Comment avoir une rente de 300 euros par mois avec un PER ?

Pour viser une rente mensuelle de l'ordre de 300 euros, il faut généralement accumuler entre 60 000 et 90 000 euros au moment de la conversion, selon votre âge et les taux pratiqués par votre assureur. Ces taux varient d'un contrat à l'autre et dépendent des tables de mortalité en vigueur. Une projection personnalisée auprès de votre assureur ou d'un CGP est nécessaire pour obtenir un chiffre fiable.

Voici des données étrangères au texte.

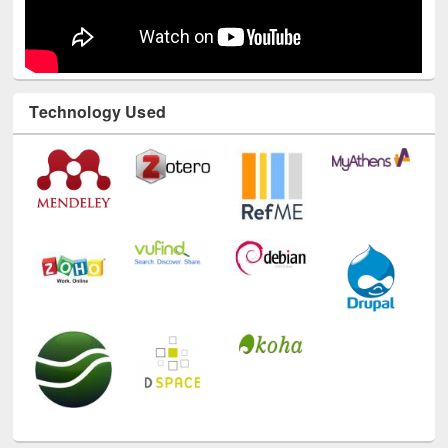
Technology Used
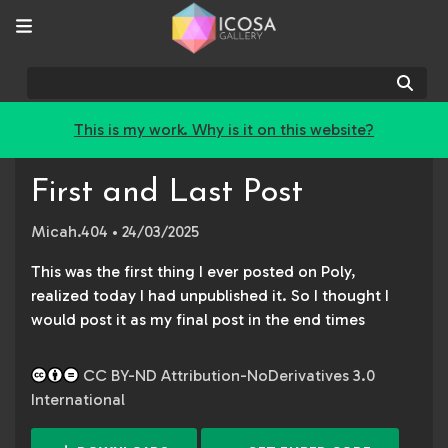
Sear
This is my work. Why is it on this website?
First and Last Post
Micah.404
• 24/03/2025
This was the first thing I ever posted on Poly,
realized today I had unpublished it. So I thought I
would post it as my final post in the end times
CC BY-ND Attribution-NoDerivatives 3.0
International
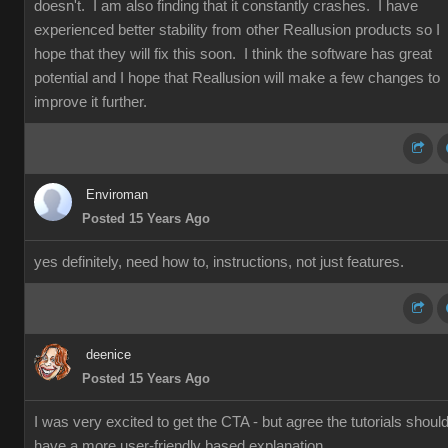
doesn't. I am also finding that it constantly crashes. I have
experienced better stability from other Reallusion products so I
hope that they will fix this soon. I think the software has great
potential and I hope that Reallusion will make a few changes to
improve it further.
Enviroman
Posted 15 Years Ago
yes definitely, need how to, instructions, not just features.
deenice
Posted 15 Years Ago
I was very excited to get the CTA - but agree the tutorials shoul
have a more user-friendly based explanation.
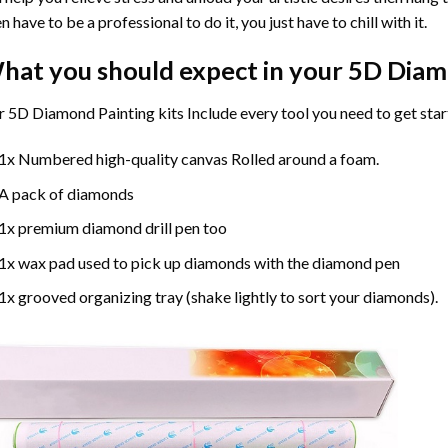
n have to be a professional to do it, you just have to chill with it.
hat you should expect in your 5D Diam
 5D Diamond Painting kits Include every tool you need to get star
1x Numbered high-quality canvas Rolled around a foam.
A pack of diamonds
1x premium diamond drill pen too
1x wax pad used to pick up diamonds with the diamond pen
1x grooved organizing tray (shake lightly to sort your diamonds).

Est-ce qu'un PER vaut le coup ?

Le PER est pertinent en priorité pour les personnes imposées à 30 % ou plus, avec un horizon de placement d'au moins 10 ans. L'avantage fiscal à l'entrée est réel — mais il faut anticiper la fiscalité à la sortie. Pour les contribuables non ou faiblement imposés, l'assurance vie ou le PEA peuvent être plus adaptés. Dans le doute, consultez un professionnel agréé.

Peut-on débloquer son PER pour acheter sa résidence principale ?

Oui, mais pas pour toute l'épargne. Le déblocage anticipé pour résidence principale est possible uniquement sur les sommes logées dans les compartiments versements volontaires et épargne salariale. Les sommes issues du compartiment cotisations obligatoires (compartiment 3) en sont exclues, comme l'a précisé l'AMF dans une décision de son médiateur (amf-france.org, 2024-2025).